--- What you need to do ---
Please restate every entry exactly. Leave out the pictures.

╭─ Supplied records

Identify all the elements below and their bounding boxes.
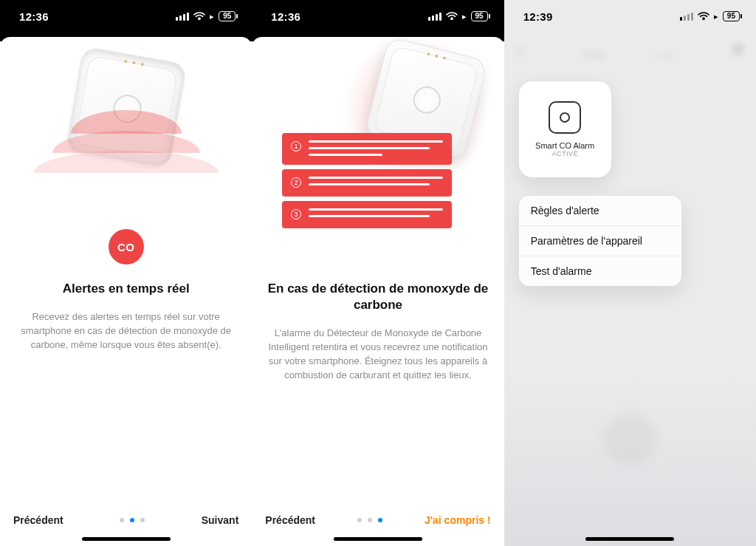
co-alarm-icon — [549, 101, 581, 134]
onboarding-description: Recevez des alertes en temps réel sur vo… — [15, 310, 237, 352]
onboarding-description: L'alarme du Détecteur de Monoxyde de Car… — [267, 327, 489, 382]
status-time: 12:36 — [19, 10, 49, 23]
home-indicator[interactable] — [334, 537, 422, 541]
dot-1 — [368, 518, 372, 522]
device-tile-state: ACTIVÉ — [535, 150, 594, 157]
settings-icon-blurred: ⚙ — [733, 43, 743, 56]
blurred-header: ———— — [504, 40, 756, 69]
camera-icon: ▸ — [210, 12, 214, 21]
dot-0 — [357, 518, 362, 522]
page-indicator — [357, 518, 382, 522]
menu-item-alert-rules[interactable]: Règles d'alerte — [519, 196, 681, 225]
done-button[interactable]: J'ai compris ! — [425, 514, 491, 526]
camera-icon: ▸ — [714, 12, 718, 21]
illustration-area: CO — [0, 37, 252, 259]
onboarding-sheet: 1 2 3 En cas de détection de monoxyde de… — [252, 37, 504, 546]
alert-steps-illustration: 1 2 3 — [282, 133, 452, 233]
dot-0 — [120, 518, 124, 522]
signal-icon — [176, 13, 189, 21]
status-right: ▸ 95 — [428, 11, 488, 21]
dot-2 — [378, 518, 382, 522]
prev-button[interactable]: Précédent — [13, 514, 63, 526]
camera-icon: ▸ — [462, 12, 467, 21]
blurred-device-preview — [604, 413, 656, 465]
wifi-icon — [193, 12, 205, 21]
onboarding-title: Alertes en temps réel — [15, 281, 237, 297]
illustration-area: 1 2 3 — [252, 37, 504, 259]
status-bar: 12:36 ▸ 95 — [0, 0, 252, 33]
menu-item-alarm-test[interactable]: Test d'alarme — [519, 256, 681, 286]
status-time: 12:36 — [271, 10, 300, 23]
dot-1 — [130, 518, 134, 522]
battery-indicator: 95 — [471, 11, 488, 21]
home-indicator[interactable] — [585, 537, 674, 541]
onboarding-title: En cas de détection de monoxyde de carbo… — [267, 281, 489, 313]
screen-3: 12:39 ▸ 95 ‹ ———— ⚙ Smart CO Alarm ACTIV… — [504, 0, 756, 546]
next-button[interactable]: Suivant — [202, 514, 239, 526]
menu-item-device-settings[interactable]: Paramètres de l'appareil — [519, 225, 681, 256]
screen-1: 12:36 ▸ 95 CO — [0, 0, 252, 546]
status-bar: 12:36 ▸ 95 — [252, 0, 504, 33]
screen-2: 12:36 ▸ 95 1 2 3 — [252, 0, 504, 546]
device-tile[interactable]: Smart CO Alarm ACTIVÉ — [519, 81, 611, 177]
device-tile-name: Smart CO Alarm — [535, 141, 594, 150]
signal-icon — [428, 13, 441, 21]
page-indicator — [120, 518, 145, 522]
onboarding-sheet: CO Alertes en temps réel Recevez des ale… — [0, 37, 252, 546]
home-indicator[interactable] — [82, 537, 171, 541]
signal-waves-icon — [30, 110, 222, 191]
status-right: ▸ 95 — [680, 11, 740, 21]
battery-indicator: 95 — [219, 11, 236, 21]
prev-button[interactable]: Précédent — [265, 514, 315, 526]
status-bar: 12:39 ▸ 95 — [504, 0, 756, 33]
battery-indicator: 95 — [723, 11, 740, 21]
wifi-icon — [698, 12, 709, 21]
context-menu: Règles d'alerte Paramètres de l'appareil… — [519, 196, 681, 286]
signal-icon — [680, 13, 693, 21]
wifi-icon — [446, 12, 458, 21]
dot-2 — [140, 518, 145, 522]
three-screens-row: 12:36 ▸ 95 CO — [0, 0, 756, 546]
status-right: ▸ 95 — [176, 11, 236, 21]
status-time: 12:39 — [523, 10, 553, 23]
co-badge-icon: CO — [109, 229, 144, 265]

╰─

--- Answer to the problem ---
Identify all the elements below and their bounding boxes.
co-alarm-icon — [549, 101, 581, 134]
onboarding-description: Recevez des alertes en temps réel sur vo… — [15, 310, 237, 352]
onboarding-description: L'alarme du Détecteur de Monoxyde de Car… — [267, 327, 489, 382]
status-time: 12:36 — [19, 10, 49, 23]
home-indicator[interactable] — [334, 537, 422, 541]
dot-1 — [368, 518, 372, 522]
device-tile-state: ACTIVÉ — [535, 150, 594, 157]
settings-icon-blurred: ⚙ — [733, 43, 743, 56]
blurred-header: ———— — [504, 40, 756, 69]
camera-icon: ▸ — [210, 12, 214, 21]
dot-0 — [357, 518, 362, 522]
page-indicator — [357, 518, 382, 522]
menu-item-alert-rules[interactable]: Règles d'alerte — [519, 196, 681, 225]
done-button[interactable]: J'ai compris ! — [425, 514, 491, 526]
camera-icon: ▸ — [714, 12, 718, 21]
illustration-area: CO — [0, 37, 252, 259]
onboarding-sheet: 1 2 3 En cas de détection de monoxyde de… — [252, 37, 504, 546]
alert-steps-illustration: 1 2 3 — [282, 133, 452, 233]
dot-0 — [120, 518, 124, 522]
signal-icon — [176, 13, 189, 21]
status-right: ▸ 95 — [428, 11, 488, 21]
dot-2 — [378, 518, 382, 522]
prev-button[interactable]: Précédent — [13, 514, 63, 526]
camera-icon: ▸ — [462, 12, 467, 21]
blurred-device-preview — [604, 413, 656, 465]
wifi-icon — [193, 12, 205, 21]
onboarding-title: Alertes en temps réel — [15, 281, 237, 297]
illustration-area: 1 2 3 — [252, 37, 504, 259]
status-bar: 12:36 ▸ 95 — [0, 0, 252, 33]
menu-item-alarm-test[interactable]: Test d'alarme — [519, 256, 681, 286]
status-time: 12:36 — [271, 10, 300, 23]
dot-1 — [130, 518, 134, 522]
battery-indicator: 95 — [471, 11, 488, 21]
home-indicator[interactable] — [585, 537, 674, 541]
onboarding-title: En cas de détection de monoxyde de carbo… — [267, 281, 489, 313]
screen-3: 12:39 ▸ 95 ‹ ———— ⚙ Smart CO Alarm ACTIV… — [504, 0, 756, 546]
next-button[interactable]: Suivant — [202, 514, 239, 526]
menu-item-device-settings[interactable]: Paramètres de l'appareil — [519, 225, 681, 256]
screen-1: 12:36 ▸ 95 CO — [0, 0, 252, 546]
status-bar: 12:36 ▸ 95 — [252, 0, 504, 33]
screen-2: 12:36 ▸ 95 1 2 3 — [252, 0, 504, 546]
device-tile[interactable]: Smart CO Alarm ACTIVÉ — [519, 81, 611, 177]
device-tile-name: Smart CO Alarm — [535, 141, 594, 150]
signal-icon — [428, 13, 441, 21]
page-indicator — [120, 518, 145, 522]
onboarding-sheet: CO Alertes en temps réel Recevez des ale… — [0, 37, 252, 546]
home-indicator[interactable] — [82, 537, 171, 541]
signal-waves-icon — [30, 110, 222, 191]
status-right: ▸ 95 — [680, 11, 740, 21]
battery-indicator: 95 — [219, 11, 236, 21]
prev-button[interactable]: Précédent — [265, 514, 315, 526]
status-bar: 12:39 ▸ 95 — [504, 0, 756, 33]
battery-indicator: 95 — [723, 11, 740, 21]
wifi-icon — [698, 12, 709, 21]
context-menu: Règles d'alerte Paramètres de l'appareil… — [519, 196, 681, 286]
signal-icon — [680, 13, 693, 21]
wifi-icon — [446, 12, 458, 21]
dot-2 — [140, 518, 145, 522]
three-screens-row: 12:36 ▸ 95 CO — [0, 0, 756, 546]
status-right: ▸ 95 — [176, 11, 236, 21]
status-time: 12:39 — [523, 10, 553, 23]
co-badge-icon: CO — [109, 229, 144, 265]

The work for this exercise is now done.